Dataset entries
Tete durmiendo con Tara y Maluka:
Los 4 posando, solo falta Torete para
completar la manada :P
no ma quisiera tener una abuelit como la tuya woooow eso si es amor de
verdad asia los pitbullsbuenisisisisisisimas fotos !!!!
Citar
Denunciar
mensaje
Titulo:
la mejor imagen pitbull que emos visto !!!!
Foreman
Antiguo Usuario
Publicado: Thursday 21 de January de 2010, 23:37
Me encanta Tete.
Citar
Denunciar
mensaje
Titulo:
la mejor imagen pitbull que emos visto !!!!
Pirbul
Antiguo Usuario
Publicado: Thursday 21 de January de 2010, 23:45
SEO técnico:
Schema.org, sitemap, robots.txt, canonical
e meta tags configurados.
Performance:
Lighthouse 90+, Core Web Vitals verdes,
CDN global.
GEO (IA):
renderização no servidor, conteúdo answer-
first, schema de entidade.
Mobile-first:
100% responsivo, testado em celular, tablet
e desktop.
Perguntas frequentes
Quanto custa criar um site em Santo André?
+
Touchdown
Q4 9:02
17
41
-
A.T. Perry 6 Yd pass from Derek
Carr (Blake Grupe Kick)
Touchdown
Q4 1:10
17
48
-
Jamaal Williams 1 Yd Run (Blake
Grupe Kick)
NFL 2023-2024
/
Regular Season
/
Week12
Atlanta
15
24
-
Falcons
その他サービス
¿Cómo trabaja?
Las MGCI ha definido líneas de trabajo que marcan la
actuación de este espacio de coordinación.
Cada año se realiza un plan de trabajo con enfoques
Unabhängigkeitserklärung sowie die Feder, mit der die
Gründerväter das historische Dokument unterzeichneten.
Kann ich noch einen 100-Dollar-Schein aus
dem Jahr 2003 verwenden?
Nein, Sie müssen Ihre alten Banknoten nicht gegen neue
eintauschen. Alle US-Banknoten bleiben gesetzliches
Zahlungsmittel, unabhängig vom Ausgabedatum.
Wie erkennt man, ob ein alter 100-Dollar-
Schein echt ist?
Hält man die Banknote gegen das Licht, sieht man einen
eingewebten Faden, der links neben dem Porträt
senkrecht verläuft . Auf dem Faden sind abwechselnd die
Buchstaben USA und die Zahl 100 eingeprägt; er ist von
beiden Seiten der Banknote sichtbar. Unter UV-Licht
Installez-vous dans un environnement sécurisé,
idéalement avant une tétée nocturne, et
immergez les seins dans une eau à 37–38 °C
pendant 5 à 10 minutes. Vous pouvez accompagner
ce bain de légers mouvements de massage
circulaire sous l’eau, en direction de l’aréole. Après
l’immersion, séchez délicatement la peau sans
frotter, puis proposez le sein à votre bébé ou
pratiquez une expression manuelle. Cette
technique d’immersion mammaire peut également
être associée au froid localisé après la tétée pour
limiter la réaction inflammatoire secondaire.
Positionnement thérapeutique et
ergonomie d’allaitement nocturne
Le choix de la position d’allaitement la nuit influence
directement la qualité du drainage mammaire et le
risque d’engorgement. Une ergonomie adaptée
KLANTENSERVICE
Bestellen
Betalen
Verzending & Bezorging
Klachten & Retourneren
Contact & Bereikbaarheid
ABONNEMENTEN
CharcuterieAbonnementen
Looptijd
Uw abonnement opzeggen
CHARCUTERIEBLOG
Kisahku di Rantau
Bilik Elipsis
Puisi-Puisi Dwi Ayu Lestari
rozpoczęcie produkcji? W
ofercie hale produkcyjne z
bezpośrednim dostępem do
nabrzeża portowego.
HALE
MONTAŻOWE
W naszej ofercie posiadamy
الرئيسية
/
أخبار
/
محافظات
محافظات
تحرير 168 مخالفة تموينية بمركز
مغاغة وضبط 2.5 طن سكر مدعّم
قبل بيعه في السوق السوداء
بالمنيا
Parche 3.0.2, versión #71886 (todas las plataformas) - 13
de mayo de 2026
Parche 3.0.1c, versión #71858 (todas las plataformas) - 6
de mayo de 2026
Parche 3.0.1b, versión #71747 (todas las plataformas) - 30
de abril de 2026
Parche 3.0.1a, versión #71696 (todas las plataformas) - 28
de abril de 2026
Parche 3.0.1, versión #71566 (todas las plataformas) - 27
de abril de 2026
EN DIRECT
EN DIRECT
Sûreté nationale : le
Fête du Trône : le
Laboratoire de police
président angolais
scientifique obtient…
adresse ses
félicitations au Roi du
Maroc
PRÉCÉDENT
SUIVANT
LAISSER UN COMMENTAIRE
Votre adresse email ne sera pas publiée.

◆ Work to complete
Give an exact transcription of the data shown above.

◆ Output of the exercise
Tete durmiendo con Tara y Maluka:
Los 4 posando, solo falta Torete para
completar la manada :P
no ma quisiera tener una abuelit como la tuya woooow eso si es amor de
verdad asia los pitbullsbuenisisisisisisimas fotos !!!!
Citar
Denunciar
mensaje
Titulo:
la mejor imagen pitbull que emos visto !!!!
Foreman
Antiguo Usuario
Publicado: Thursday 21 de January de 2010, 23:37
Me encanta Tete.
Citar
Denunciar
mensaje
Titulo:
la mejor imagen pitbull que emos visto !!!!
Pirbul
Antiguo Usuario
Publicado: Thursday 21 de January de 2010, 23:45
SEO técnico:
Schema.org, sitemap, robots.txt, canonical
e meta tags configurados.
Performance:
Lighthouse 90+, Core Web Vitals verdes,
CDN global.
GEO (IA):
renderização no servidor, conteúdo answer-
first, schema de entidade.
Mobile-first:
100% responsivo, testado em celular, tablet
e desktop.
Perguntas frequentes
Quanto custa criar um site em Santo André?
+
Touchdown
Q4 9:02
17
41
-
A.T. Perry 6 Yd pass from Derek
Carr (Blake Grupe Kick)
Touchdown
Q4 1:10
17
48
-
Jamaal Williams 1 Yd Run (Blake
Grupe Kick)
NFL 2023-2024
/
Regular Season
/
Week12
Atlanta
15
24
-
Falcons
その他サービス
¿Cómo trabaja?
Las MGCI ha definido líneas de trabajo que marcan la
actuación de este espacio de coordinación.
Cada año se realiza un plan de trabajo con enfoques
Unabhängigkeitserklärung sowie die Feder, mit der die
Gründerväter das historische Dokument unterzeichneten.
Kann ich noch einen 100-Dollar-Schein aus
dem Jahr 2003 verwenden?
Nein, Sie müssen Ihre alten Banknoten nicht gegen neue
eintauschen. Alle US-Banknoten bleiben gesetzliches
Zahlungsmittel, unabhängig vom Ausgabedatum.
Wie erkennt man, ob ein alter 100-Dollar-
Schein echt ist?
Hält man die Banknote gegen das Licht, sieht man einen
eingewebten Faden, der links neben dem Porträt
senkrecht verläuft . Auf dem Faden sind abwechselnd die
Buchstaben USA und die Zahl 100 eingeprägt; er ist von
beiden Seiten der Banknote sichtbar. Unter UV-Licht
Installez-vous dans un environnement sécurisé,
idéalement avant une tétée nocturne, et
immergez les seins dans une eau à 37–38 °C
pendant 5 à 10 minutes. Vous pouvez accompagner
ce bain de légers mouvements de massage
circulaire sous l’eau, en direction de l’aréole. Après
l’immersion, séchez délicatement la peau sans
frotter, puis proposez le sein à votre bébé ou
pratiquez une expression manuelle. Cette
technique d’immersion mammaire peut également
être associée au froid localisé après la tétée pour
limiter la réaction inflammatoire secondaire.
Positionnement thérapeutique et
ergonomie d’allaitement nocturne
Le choix de la position d’allaitement la nuit influence
directement la qualité du drainage mammaire et le
risque d’engorgement. Une ergonomie adaptée
KLANTENSERVICE
Bestellen
Betalen
Verzending & Bezorging
Klachten & Retourneren
Contact & Bereikbaarheid
ABONNEMENTEN
CharcuterieAbonnementen
Looptijd
Uw abonnement opzeggen
CHARCUTERIEBLOG
Kisahku di Rantau
Bilik Elipsis
Puisi-Puisi Dwi Ayu Lestari
rozpoczęcie produkcji? W
ofercie hale produkcyjne z
bezpośrednim dostępem do
nabrzeża portowego.
HALE
MONTAŻOWE
W naszej ofercie posiadamy
الرئيسية
/
أخبار
/
محافظات
محافظات
تحرير 168 مخالفة تموينية بمركز
مغاغة وضبط 2.5 طن سكر مدعّم
قبل بيعه في السوق السوداء
بالمنيا
Parche 3.0.2, versión #71886 (todas las plataformas) - 13
de mayo de 2026
Parche 3.0.1c, versión #71858 (todas las plataformas) - 6
de mayo de 2026
Parche 3.0.1b, versión #71747 (todas las plataformas) - 30
de abril de 2026
Parche 3.0.1a, versión #71696 (todas las plataformas) - 28
de abril de 2026
Parche 3.0.1, versión #71566 (todas las plataformas) - 27
de abril de 2026
EN DIRECT
EN DIRECT
Sûreté nationale : le
Fête du Trône : le
Laboratoire de police
président angolais
scientifique obtient…
adresse ses
félicitations au Roi du
Maroc
PRÉCÉDENT
SUIVANT
LAISSER UN COMMENTAIRE
Votre adresse email ne sera pas publiée.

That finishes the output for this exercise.